79% of organizations want a federal privacy law amid lack of compliance

There is a significant enthusiasm for a federal privacy law amid organizations’ lack of ability to comply with data privacy rules stemming from both mushrooming government regulations and complex data sharing agreements between companies.

federal privacy law

Organizations are also overconfident in knowing where private data resides, and tend to use inadequate tools such as spreadsheets to track it.

Integris Software’s 2019 Data Privacy Maturity Study gathered detailed responses from 258 mid to senior executives from IT, general management, and risk and compliance departments at US companies with at least 500 employees (62 percent had 5,000 or more employees) to assess how they manage private data.

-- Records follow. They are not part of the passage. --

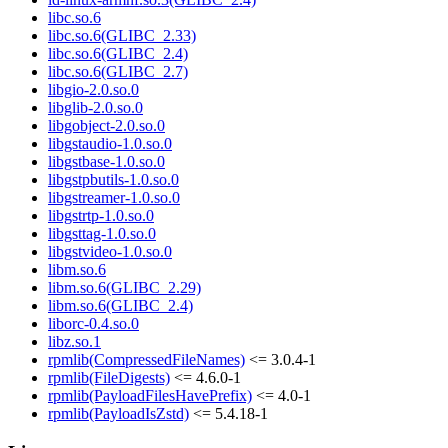
libc.so.6
libc.so.6(GLIBC_2.33)
libc.so.6(GLIBC_2.4)
libc.so.6(GLIBC_2.7)
libgio-2.0.so.0
libglib-2.0.so.0
libgobject-2.0.so.0
libgstaudio-1.0.so.0
libgstbase-1.0.so.0
libgstpbutils-1.0.so.0
libgstreamer-1.0.so.0
libgstrtp-1.0.so.0
libgsttag-1.0.so.0
libgstvideo-1.0.so.0
libm.so.6
libm.so.6(GLIBC_2.29)
libm.so.6(GLIBC_2.4)
liborc-0.4.so.0
libz.so.1
rpmlib(CompressedFileNames)
<= 3.0.4-1
rpmlib(FileDigests)
<= 4.6.0-1
rpmlib(PayloadFilesHavePrefix)
<= 4.0-1
rpmlib(PayloadIsZstd)
<= 5.4.18-1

The results showed that while 79 percent of respondents support a federal privacy law, only 23 percent are fully prepared to comply with the existing California Consumer Privacy Act (CCPA) and only 36 percent reported being fully prepared for the more established General Data Protection Regulation (GDPR).

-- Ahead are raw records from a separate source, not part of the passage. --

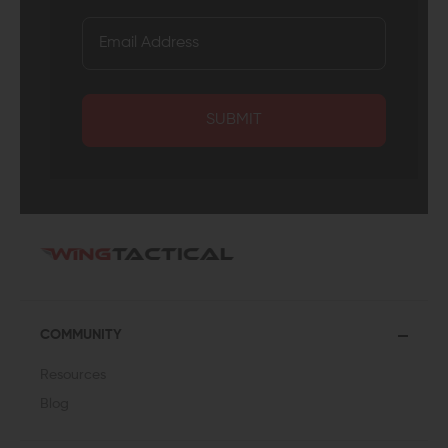
SUBMIT
COMMUNITY
Resources
Blog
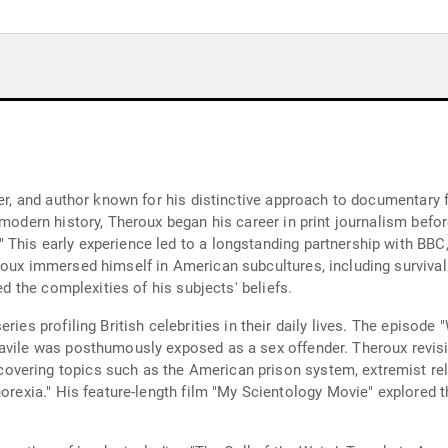
ster, and author known for his distinctive approach to documentar
modern history, Theroux began his career in print journalism before
This early experience led to a longstanding partnership with BBC,
roux immersed himself in American subcultures, including survivali
ed the complexities of his subjects' beliefs.
ries profiling British celebrities in their daily lives. The episod
avile was posthumously exposed as a sex offender. Theroux revisit
overing topics such as the American prison system, extremist re
norexia." His feature-length film "My Scientology Movie" explored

The survey exposed the lack of visibility companies have on where their data lives. Nearly 45 percent of respondents said they needed to access 50 or more data sources to get a defensible picture of where their sensitive data resides.

Yet fewer than half (45 percent) of respondents take an inventory of personal data more than once a year or only in reaction to an audit.

An alarmingly low 17 percent of respondents are able to incorporate all five common data types into their privacy management program: structured data, unstructured data, semi-structured data, cloud-based applications, and data in-motion.

This lack of visibility could be due to the fact that 77 percent of respondents reported using methods such as manually updated spreadsheets and surveys to track and inventory personal information while 61 percent relied on custom-written computer code.

Despite these huge deficits in privacy management technical maturity, 40 percent of respondents were “Very” or “Extremely Confident” they know exactly where sensitive data resides.

“If you’re not taking a real-time inventory of personal data across all data source types, then you’re going to have huge blind spots when it comes to knowing what sensitive data is sitting in your organization,” Integris CEO Kristina Bergman said.

“Point-in-time knowledge is obsolete within a day due to the constantly changing nature of data in a hyper-connected world.”

In the wake of the misuse of data sharing agreements like the one between Facebook and Cambridge Analytica, enterprises seem to be more aware of such agreements with 63 percent of respondents citing privacy concerns on data-sharing agreements.

Forty percent of respondents had 50 or more of these data-sharing agreements in place. But respondents were generally pessimistic about their partners’ ability to comply with the agreements. Respondents reported being 43 percent more confident in their ability to be compliant compared to how they perceived their partners.

“Whether it’s complying with regulations, contracts, or internal use policies, continuous defensibility boils down to knowing where your sensitive data resides and your ability to map that data back to data handling obligations.” Bergman said.

“These survey results highlight the urgent need for companies to operationalize and automate their data privacy management programs to handle their mass volumes of private data and an increasingly diverse and complicated set of obligations.”

The encouraging news is that organizations showed high levels of organizational maturity in their data privacy management programs. More than 80 percent of respondents reported having budget dedicated to data privacy management, 90 percent had a data privacy awareness program in place, and 93 percent had a process in place to identify and mitigate privacy risk.

federal privacy law

Unsurprisingly, most organizations (88 percent) are increasing their data privacy management budgets in 2019. One third (33 percent) of respondents are increasing their data privacy management budgets by 25 percent or more.

The study’s other core findings include:

  • 81 percent believe businesses risk losing customers due to inadequate data privacy practices
  • 55 percent think employers risk losing their own employees due to inadequate data privacy practices
  • 50 percent of data privacy management budgets are concentrated in IT departments (InfoSec, data infrastructure, IT operations, and software development)

“Privacy is increasingly being operationalized by the data management team within the CTO organization,” Bergman said. “Forward looking organizations are treating privacy as part of a broader data protection strategy where privacy tells you what’s important and why, and security is the how.”